Wednesday, September 11, 2013

Multiplying the LOVE

I think the pregnancy hormones this time round is slightly more overwhelming. I get emotional easily and I cry alot more over silly little things. So i'm now at 36 weeks. The waiting game has somewhat begun. I'm nervous about having to share my time, attention and love between Ashayr and another little person. Will I be able to cope? Will I be able to handle two little boys at one go? What if I turn out to be biased? Like I'll spend more time with the baby than with Ashayr? Tak nakkkkkkkkkkk!!!!!!!!!!

Ashayr is such an amazing toddler. He fills my life up with so much joy and happiness. For now, he is the sunshine of the family.



Will the second baby be a happy baby just like him?
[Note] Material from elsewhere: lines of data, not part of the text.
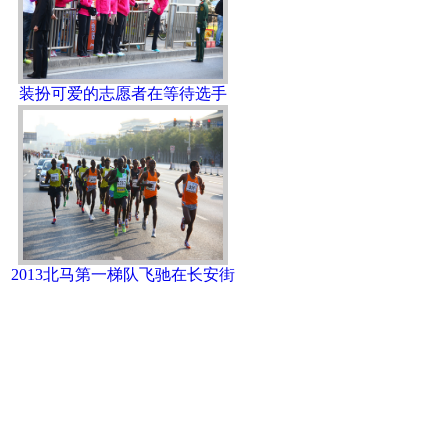
装扮可爱的志愿者在等待选手
2013北马第一梯队飞驰在长安街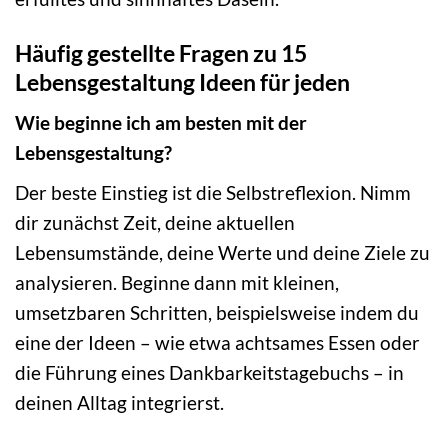
Häufig gestellte Fragen zu 15
Lebensgestaltung Ideen für jeden
Wie beginne ich am besten mit der
Lebensgestaltung?
Der beste Einstieg ist die Selbstreflexion. Nimm
dir zunächst Zeit, deine aktuellen
Lebensumstände, deine Werte und deine Ziele zu
analysieren. Beginne dann mit kleinen,
umsetzbaren Schritten, beispielsweise indem du
eine der Ideen – wie etwa achtsames Essen oder
die Führung eines Dankbarkeitstagebuchs – in
deinen Alltag integrierst.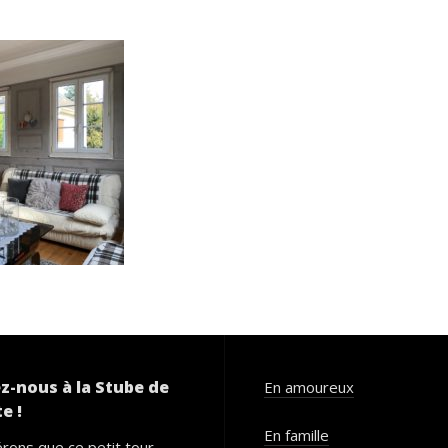
z-nous à la Stube de
En amoureux
e !
En famille
rons que ce petit tour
Or otherwise? I'm worried. I really don't know how he will turn out. It's like a surprise in a box. You don't know what the present is, or whether you'll like it or not, until it comes out of the box. Right? Of course I pray for an easy and happy baby, but they say, no two child are alike. So, we'll see how laaaaaa...

The baby things at home are all settled. Most of Ashayr's baby clothes are in excellent condition. In fact, I only bought 4 new outfits for the baby. Kesian kan? But i'd rather be more practical than to splurge on something that he will outgrow pretty fast. Technically, we are ready to welcome the second one, anytime.

Anyway, the point of this entry is to share my feelings with mothers expecting their second child. I think it's normal to feel this uncertainty and nervousness, kan? Well I came across this beautiful poem over the internet.. about loving TWO. After reading it, I cried... Macam tengok cerita sedih gitu.. Gembeng habis lah Nona! Oh wells.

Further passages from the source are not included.